» Task prompt:
Where does the word "automoviles" occur in the material? Copy each line that has it.

» Data to use:
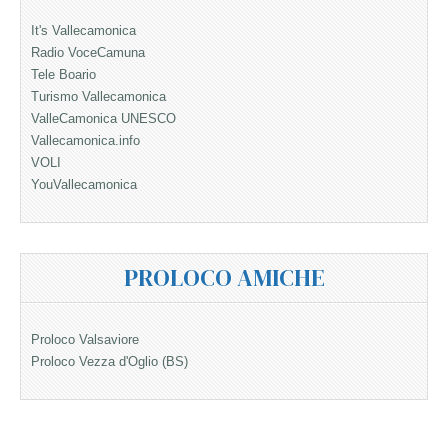
It's Vallecamonica
Radio VoceCamuna
Tele Boario
Turismo Vallecamonica
ValleCamonica UNESCO
Vallecamonica.info
VOLI
YouVallecamonica
PROLOCO AMICHE
Proloco Valsaviore
Proloco Vezza d'Oglio (BS)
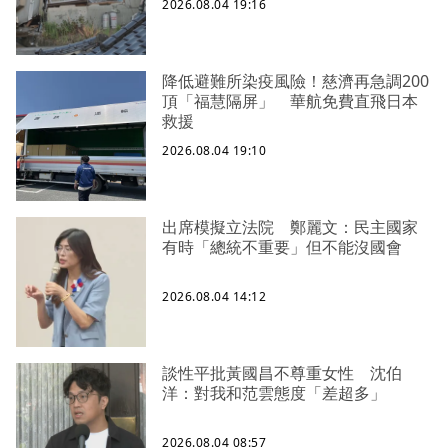
2026.08.04 19:16
降低避難所染疫風險！慈濟再急調200
頂「福慧隔屏」 華航免費直飛日本
救援
2026.08.04 19:10
出席模擬立法院 鄭麗文：民主國家
有時「總統不重要」但不能沒國會
2026.08.04 14:12
談性平批黃國昌不尊重女性 沈伯
洋：對我和范雲態度「差超多」
2026.08.04 08:57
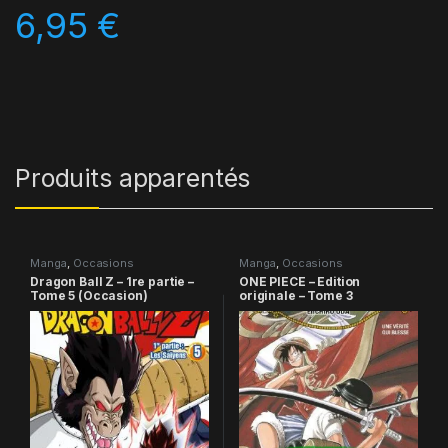
6,95
€
Produits apparentés
Manga
,
Occasions
Manga
,
Occasions
Dragon Ball Z – 1re partie –
ONE PIECE – Edition
Tome 5 (Occasion)
originale – Tome 3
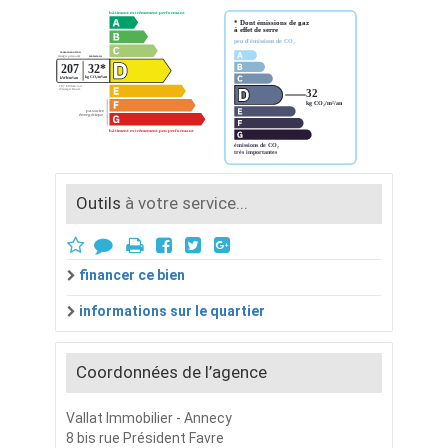
Outils
à votre service...
financer ce bien
informations sur le quartier
Coordonnées de l’agence
Vallat Immobilier - Annecy
8 bis rue Président Favre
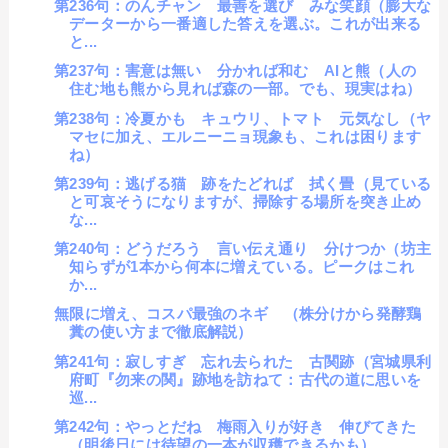
第236句：のんチャン 最善を選び みな笑顔（膨大な
データーから一番適した答えを選ぶ。これが出来る
と...
第237句：害意は無い 分かれば和む AIと熊（人の
住む地も熊から見れば森の一部。でも、現実はね）
第238句：冷夏かも キュウリ、トマト 元気なし（ヤ
マセに加え、エルニーニョ現象も、これは困ります
ね）
第239句：逃げる猫 跡をたどれば 拭く畳（見ている
と可哀そうになりますが、掃除する場所を突き止め
な...
第240句：どうだろう 言い伝え通り 分けつか（坊主
知らずが1本から何本に増えている。ピークはこれ
か...
無限に増え、コスパ最強のネギ （株分けから発酵鶏
糞の使い方まで徹底解説）
第241句：寂しすぎ 忘れ去られた 古関跡（宮城県利
府町『勿来の関』跡地を訪ねて：古代の道に思いを
巡...
第242句：やっとだね 梅雨入りが好き 伸びてきた
（明後日には待望の一本が収穫できるかも）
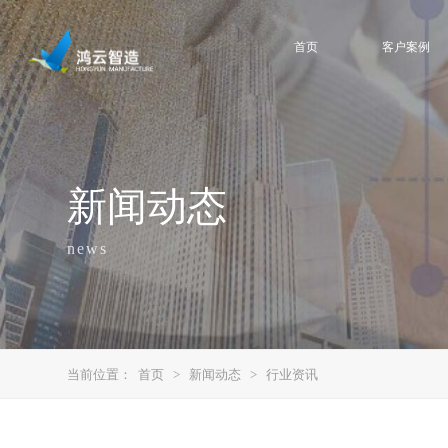
首页
客户案例
新闻动态
news
当前位置：
首页
>
新闻动态
>
行业资讯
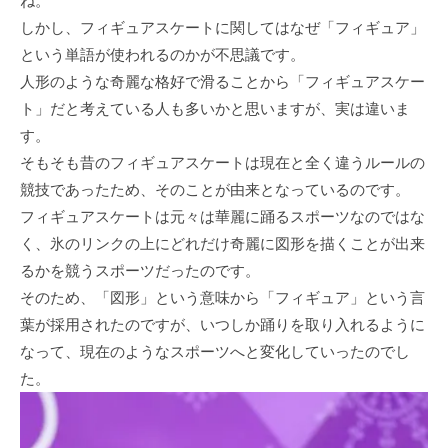
ね。
しかし、フィギュアスケートに関してはなぜ「フィギュア」
という単語が使われるのかが不思議です。
人形のような奇麗な格好で滑ることから「フィギュアスケー
ト」だと考えている人も多いかと思いますが、実は違いま
す。
そもそも昔のフィギュアスケートは現在と全く違うルールの
競技であったため、そのことが由来となっているのです。
フィギュアスケートは元々は華麗に踊るスポーツなのではな
く、氷のリンクの上にどれだけ奇麗に図形を描くことが出来
るかを競うスポーツだったのです。
そのため、「図形」という意味から「フィギュア」という言
葉が採用されたのですが、いつしか踊りを取り入れるように
なって、現在のようなスポーツへと変化していったのでし
た。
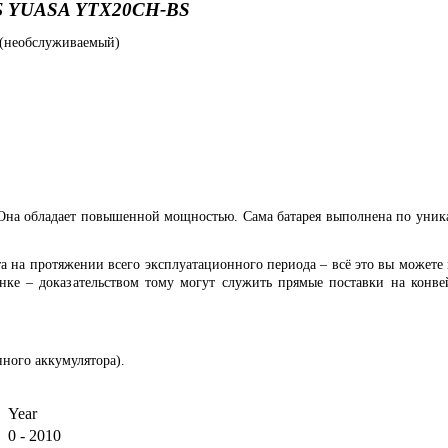
 YUASA YTX20CH-BS
 (необслуживаемый)
 Она обладает повышенной мощностью. Сама батарея выполнена по уник
а на протяжении всего эксплуатационного периода – всё это вы можете
ынке – доказательством тому могут служить прямые поставки на кон
ного аккумулятора).
Year
0 - 2010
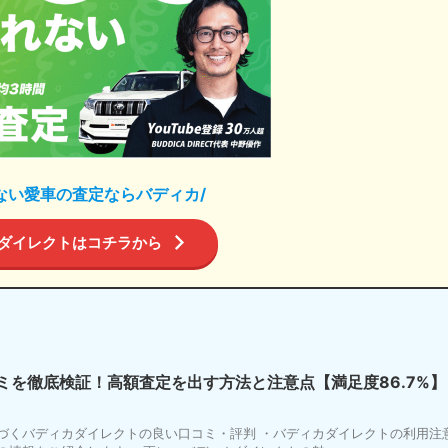
ない愛車の査定ならバディカ/
ダイレクトはコチラから
ミを徹底検証！高額査定を出す方法と注意点【満足度86.7%】
づくバディカダイレクトの良い口コミ・評判 ・バディカダイレクトの利用注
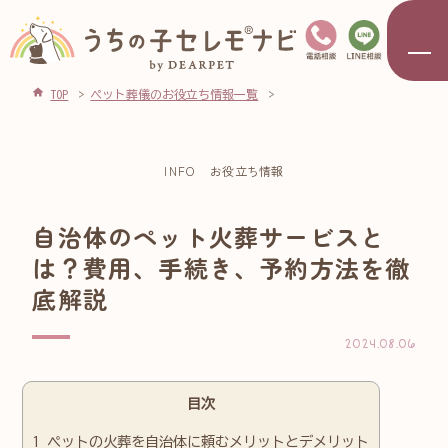
TOP
ペット葬儀のお役立ち情報一覧
INFO
お役立ち情報
自治体のペット火葬サービスと
は？費用、手続き、予約方法を徹
底解説
2024.08.06
目次
1
ペットの火葬を自治体に頼むメリットとデメリット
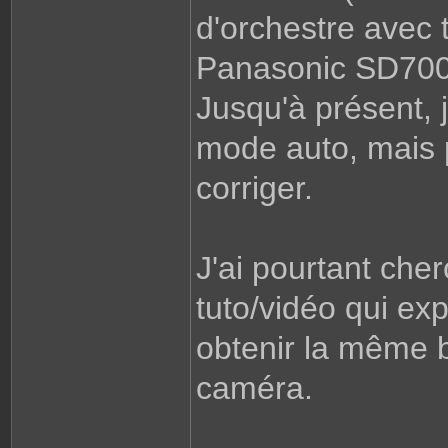
d'orchestre avec 
Panasonic SD700 
Jusqu'à présent, 
mode auto, mais p
corriger.
J'ai pourtant cher
tuto/vidéo qui e
obtenir la même 
caméra.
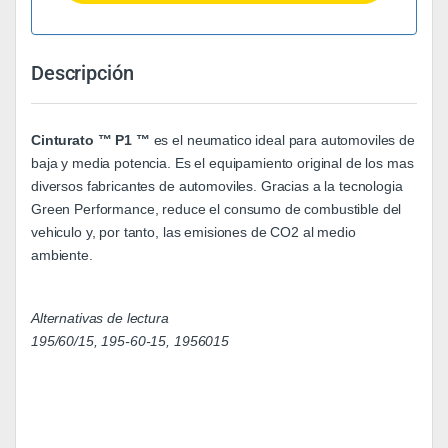
Descripción
Cinturato ™ P1 ™
es el neumatico ideal para automoviles de
baja y media potencia. Es el equipamiento original de los mas
diversos fabricantes de automoviles. Gracias a la tecnologia
Green Performance, reduce el consumo de combustible del
vehiculo y, por tanto, las emisiones de CO2 al medio
ambiente.
Alternativas de lectura
195/60/15, 195-60-15, 1956015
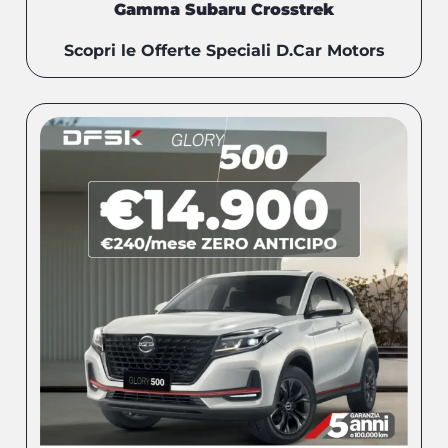
Gamma Subaru Crosstrek
Scopri le Offerte Speciali D.Car Motors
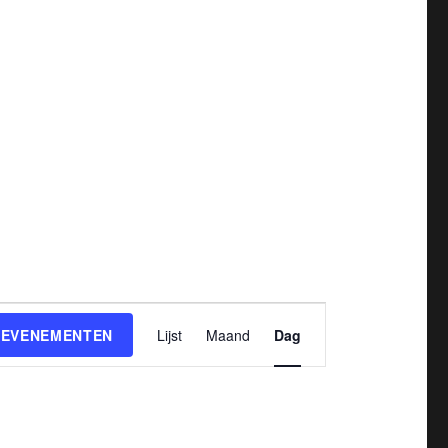
E
 EVENEMENTEN
Lijst
Maand
Dag
v
e
n
e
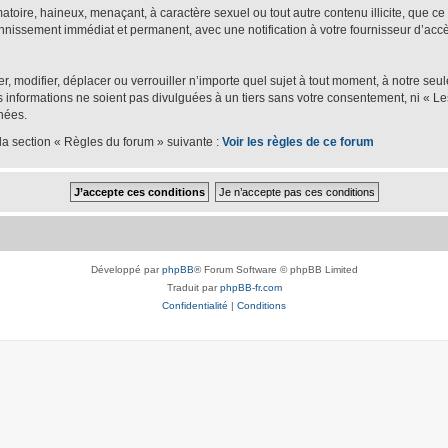
oire, haineux, menaçant, à caractère sexuel ou tout autre contenu illicite, que ce s
bannissement immédiat et permanent, avec une notification à votre fournisseur d’accè
er, modifier, déplacer ou verrouiller n’importe quel sujet à tout moment, à notre se
nformations ne soient pas divulguées à un tiers sans votre consentement, ni « Les
nées.
la section « Règles du forum » suivante :
Voir les règles de ce forum
Développé par
phpBB
® Forum Software © phpBB Limited
Traduit par
phpBB-fr.com
Confidentialité
|
Conditions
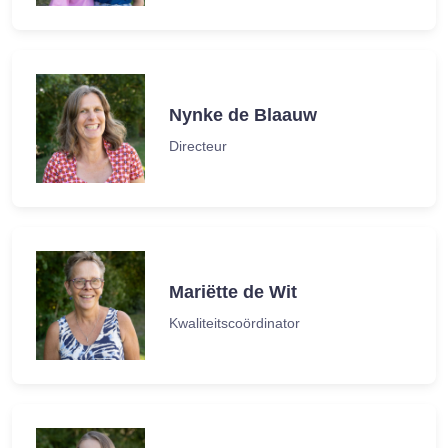
Nynke de Blaauw
Directeur
Mariëtte de Wit
Kwaliteitscoördinator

» Finished task:
es el neumatico ideal para automoviles de
diversos fabricantes de automoviles. Gracias a la tecnologia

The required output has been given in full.